Segment Start: Data excerpts

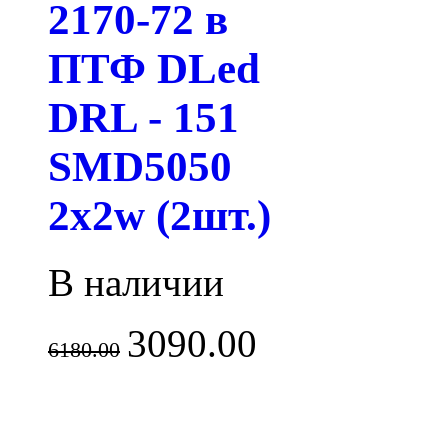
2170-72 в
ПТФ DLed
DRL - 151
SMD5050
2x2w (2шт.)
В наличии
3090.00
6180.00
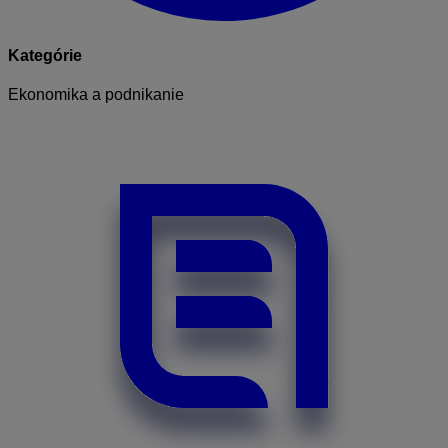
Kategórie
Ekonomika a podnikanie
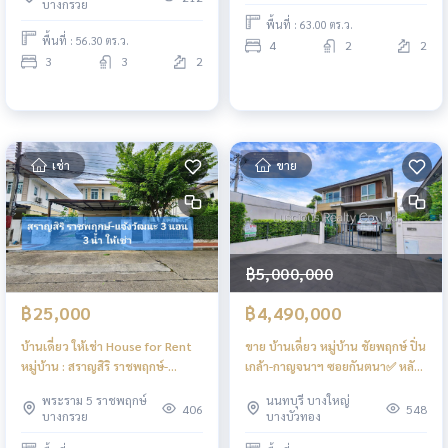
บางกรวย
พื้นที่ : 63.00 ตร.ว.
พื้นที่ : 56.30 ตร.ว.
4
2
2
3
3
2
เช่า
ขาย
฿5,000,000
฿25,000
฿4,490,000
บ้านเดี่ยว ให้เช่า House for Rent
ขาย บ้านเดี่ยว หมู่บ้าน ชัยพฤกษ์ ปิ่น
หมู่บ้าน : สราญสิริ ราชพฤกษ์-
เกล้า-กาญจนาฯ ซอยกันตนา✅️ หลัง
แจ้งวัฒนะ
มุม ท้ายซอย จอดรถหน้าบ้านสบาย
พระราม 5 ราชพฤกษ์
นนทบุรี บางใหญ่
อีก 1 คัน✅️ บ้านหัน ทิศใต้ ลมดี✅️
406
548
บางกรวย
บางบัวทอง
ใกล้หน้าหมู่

Segment End: Data excerpts
Segment Start: Data excerpts

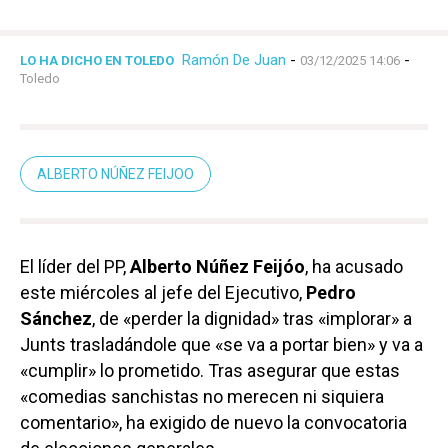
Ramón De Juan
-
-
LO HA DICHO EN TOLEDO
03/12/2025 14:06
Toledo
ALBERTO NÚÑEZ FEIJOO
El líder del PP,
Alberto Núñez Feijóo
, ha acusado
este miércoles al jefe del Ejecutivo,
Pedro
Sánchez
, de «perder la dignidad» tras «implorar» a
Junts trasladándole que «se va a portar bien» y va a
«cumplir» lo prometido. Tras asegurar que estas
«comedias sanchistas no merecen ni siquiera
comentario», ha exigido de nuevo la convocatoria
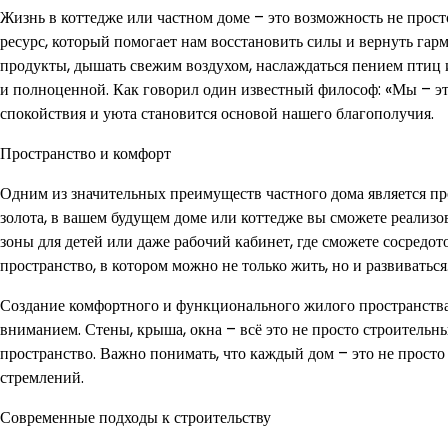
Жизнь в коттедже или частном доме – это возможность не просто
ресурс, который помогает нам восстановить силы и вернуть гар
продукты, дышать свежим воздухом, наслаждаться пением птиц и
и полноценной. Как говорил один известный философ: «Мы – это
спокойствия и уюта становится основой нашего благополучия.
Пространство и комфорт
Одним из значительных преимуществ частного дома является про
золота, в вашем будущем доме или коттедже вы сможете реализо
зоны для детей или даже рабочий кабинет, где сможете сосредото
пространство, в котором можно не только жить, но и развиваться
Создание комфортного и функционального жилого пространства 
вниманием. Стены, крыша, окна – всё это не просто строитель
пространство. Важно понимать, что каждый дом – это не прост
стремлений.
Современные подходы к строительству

Segment End: Data excerpts
Segment Start: Data excerpts

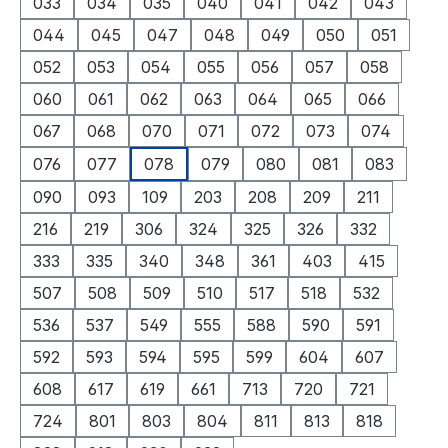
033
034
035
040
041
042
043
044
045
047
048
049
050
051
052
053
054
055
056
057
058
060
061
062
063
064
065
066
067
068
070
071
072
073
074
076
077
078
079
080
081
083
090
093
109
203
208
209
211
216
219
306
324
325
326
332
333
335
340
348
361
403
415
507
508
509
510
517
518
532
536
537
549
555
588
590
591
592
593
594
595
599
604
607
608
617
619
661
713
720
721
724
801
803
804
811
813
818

Segment End: Data excerpts

* Directions for this task *
Only the number is wanted: how many lines of the material above include the word "านเด"?

* Answer box *
2